V-Bucks are non-transferrable between platforms, but the stuff you buy is
If you bought V-Bucks, the in-app currency in Fortnite, on your PC and are confused when you see an empty balance playing on your phone, that's because the in-app currency you buy on one platform stays on that platform.
However, if you spend your PC V-Bucks on a new outfit, you'll be able to access that outfit across all platforms. The issue here is if you've got some spare V-Bucks on mobile and some on PC or console you're unable to pool them together.
In-app purchase refunds are available —but you only get three
Speaking of in-app purchases, it's important to understand the in-app purchasing policies given this game is not regulated by Google's app store. This game has proven to be a micro-transaction juggernaut for Epic Games with so many cool outfits, emotes, and other cosmetic upgrades to buy.
If you accidentally make a purchase, your kid makes an unauthorized purchase, or you simply have buyers remorse for that new skin you just blew $15 bucks on, you'll be happy to know that Epic Games has a refund request system built right into the game itself. Fortnite's refund policy allows you to request a refund three times per account. The refunds can't be applied to items like the Battle Pass or Battle Pass tiers, only items such as emotes, outfits, pickaxes and such.
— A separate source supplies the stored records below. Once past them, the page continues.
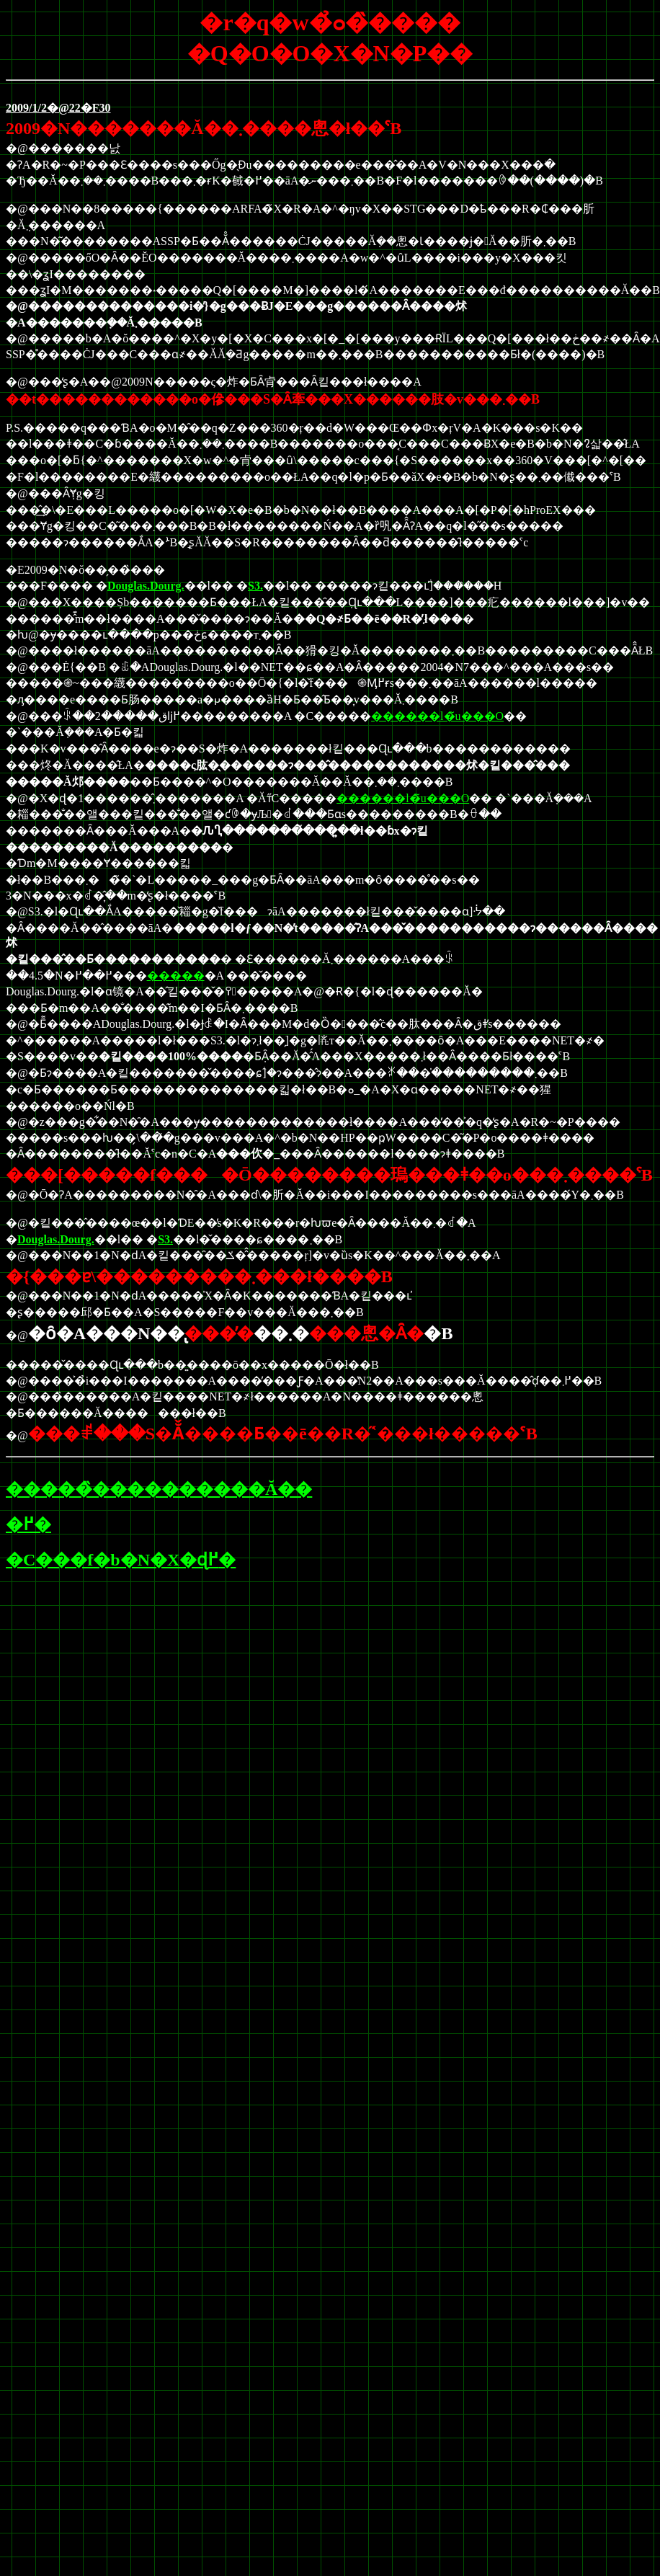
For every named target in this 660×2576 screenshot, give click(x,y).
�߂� (28, 1524)
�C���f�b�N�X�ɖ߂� (121, 1559)
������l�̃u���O (437, 716)
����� (176, 975)
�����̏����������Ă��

It's a fairly reasonable approach that gives the benefit of doubt to players.
It's worth noting that these refunds are only available for items purchased with your V-Bucks, and not for V-Buck purchases.
That installer vulnerability has been patched
It was recently discovered that Epic's Fortnite installer for Android contained a vulnerability that would allow malicious apps to be installed. The good news is that there were no reported infections with malware before Epic patched the installer, but the situation is sure to extend the cool relationship between Google and Epic.